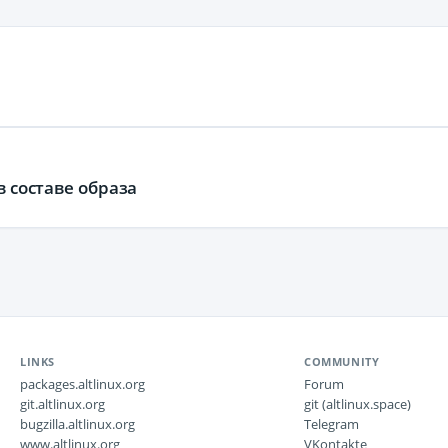
в составе образа
LINKS
COMMUNITY
packages.altlinux.org
Forum
git.altlinux.org
git (altlinux.space)
bugzilla.altlinux.org
Telegram
www.altlinux.org
VKontakte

□ □ □ □ □

*EXERCISE*:
From the entries above, extract each line containing "altlinux".

*OUTPUT FOR THIS TASK*:
packages.altlinux.org
git.altlinux.org
git (altlinux.space)
bugzilla.altlinux.org
www.altlinux.org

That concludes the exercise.